= Mariya Sergeyenko =

Soviet scholar (1891–1987)

Mariya Yefimovna Sergeyenko (9 December 1891 – 28 October 1987) was a Soviet scholar of Roman history and philologist (Professor from 1948). Sergeyenko authored over 100 scholar works, many of which remain in manuscripts. She was awarded the Medal "For the Defence of Leningrad" and the medal "For Valorous Labour in the Great Patriotic War 1941–1945" for her service on the Eastern Front of World War II. Sergeyenko researched the Roman agriculture and the Roman daily life. She also translated Arrian's The Anabasis of Alexander and early Christian authors (Augustine of Hippo, Eusebius, Tertullian).

==Life==
Sergeyenko was born in Chernigov Governorate. She graduated from the Chernigov women gymnasium. In 1910 she entered the history department of the Higher Women Courses. Sergeyenko participated in the seminars of Michael Rostovtzeff and Tadeusz Stefan Zieliński and considered herself their student. From fall 1915 she started to lecture Latin. In 1926 Sergeyenko submitted her first article, "The First Elegy of Tibullus".

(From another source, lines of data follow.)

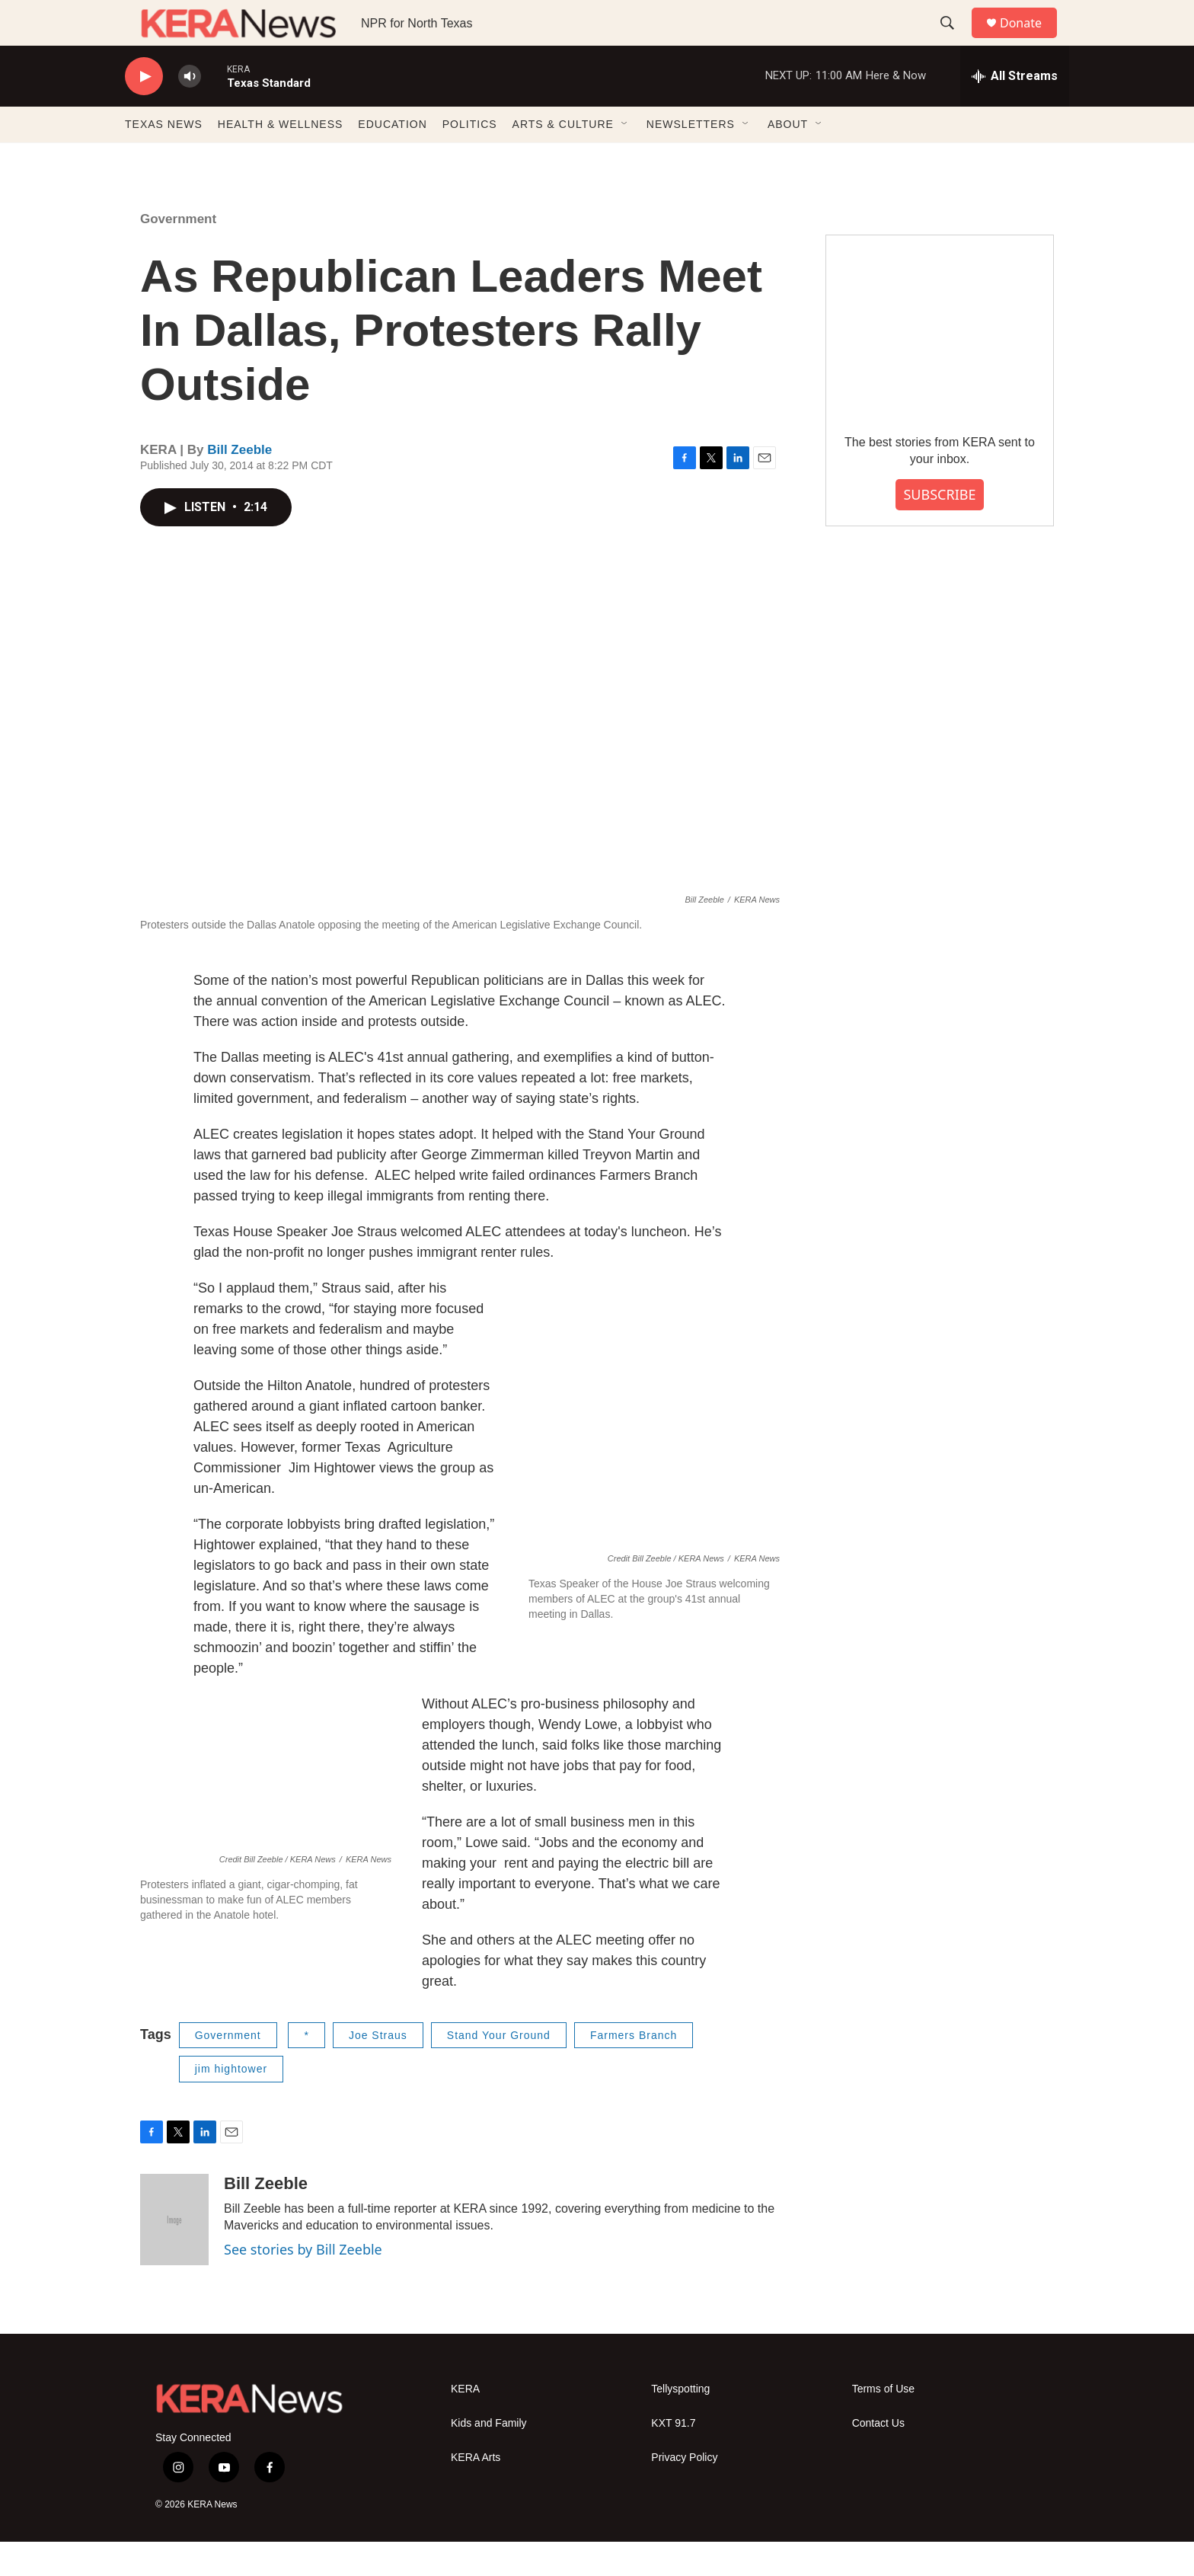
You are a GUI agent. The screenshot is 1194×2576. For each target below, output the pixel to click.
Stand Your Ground (499, 2069)
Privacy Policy (684, 2492)
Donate (1030, 40)
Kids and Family (489, 2457)
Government (178, 253)
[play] (144, 111)
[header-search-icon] (954, 40)
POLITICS (469, 158)
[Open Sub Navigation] (625, 158)
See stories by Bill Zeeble (303, 2283)
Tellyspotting (680, 2423)
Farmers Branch (633, 2069)
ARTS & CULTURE (563, 158)
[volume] (190, 111)
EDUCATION (392, 158)
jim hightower (231, 2103)
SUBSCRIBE (939, 528)
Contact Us (878, 2457)
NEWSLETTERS (690, 158)
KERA (465, 2423)
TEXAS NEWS (164, 158)
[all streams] (1014, 110)
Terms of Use (883, 2423)
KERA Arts (475, 2492)
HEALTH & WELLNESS (280, 158)
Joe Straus (378, 2069)
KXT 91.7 (673, 2457)
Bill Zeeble (239, 484)
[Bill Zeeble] (174, 2254)
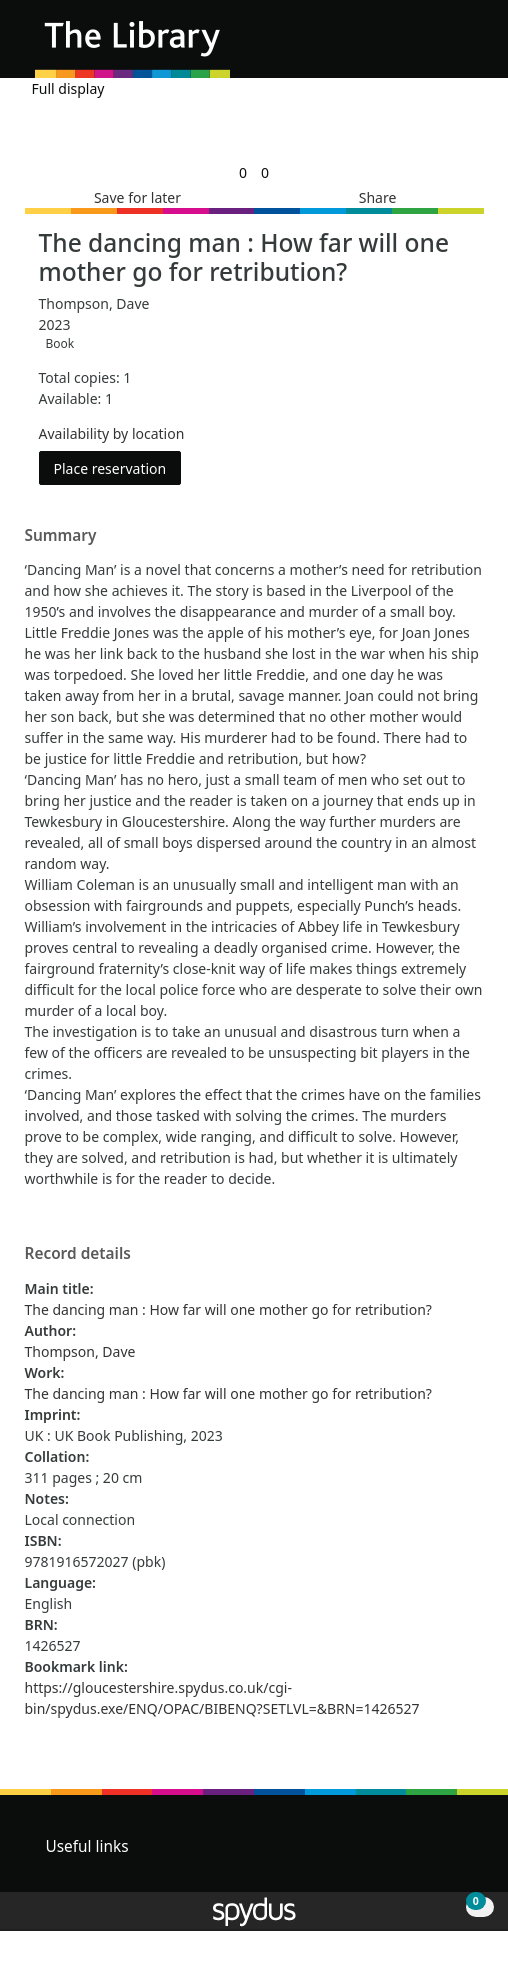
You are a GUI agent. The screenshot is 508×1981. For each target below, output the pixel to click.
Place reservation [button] (118, 467)
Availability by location (112, 433)
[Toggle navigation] (462, 46)
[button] (438, 46)
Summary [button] (61, 536)
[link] (243, 172)
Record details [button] (78, 1254)
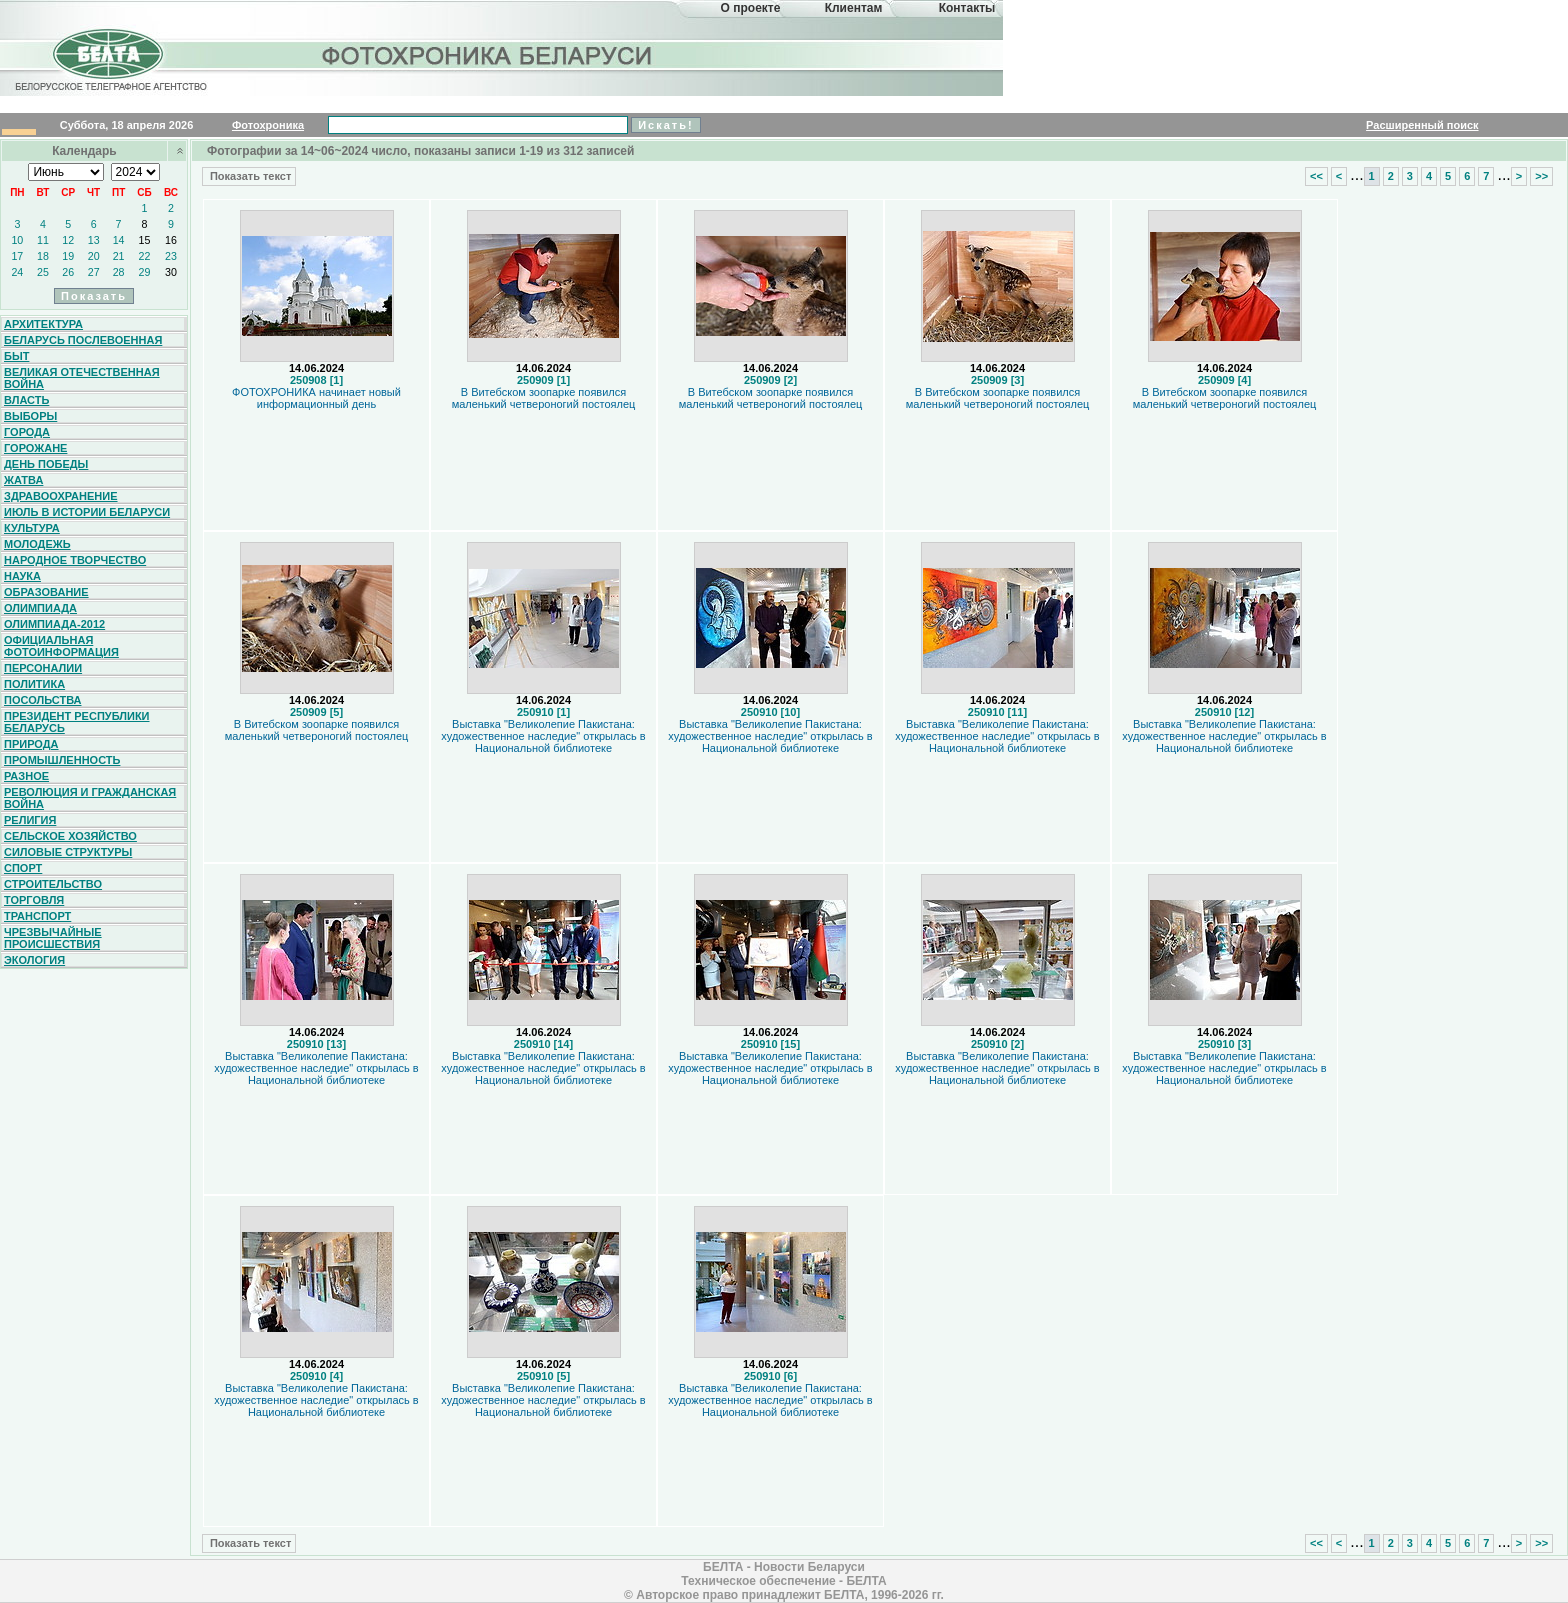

In 1929, Sergeyenko moved from Saratov to St. Petersburg, where she worked in the city's library in 1931–34. From 1932 she also worked in the Institute of the History of Science and Technology at the Soviet Academy of Sciences. Sergeyenko studied the role of agricultural works of Varro, Cato the Elder and Columella in the development of ancient agronomy. In that area she wrote such works as "From the History of the Italian Gardening", "The Outline of the Development of the Roman Agronomy", "Varro and Columella as Stockbreeders", "The Precursors of Applied Botany in the Ancient World", "Corn Field Fertilization in Ancient Italy", "Two Types of Rural Farms in Italy in the 1st century AD". In 1935 Sergeyenko started to lecture Latin at the Historical and Philological Department of the St. Petersburg University. During World War II she refused to be evacuated with the university and continued her work in the besieged Leningrad.

From the 1960s, Sergeyenko researched the daily life of ancient Rome and its social and economic relations, having authored The Life in Ancient Rome (1964).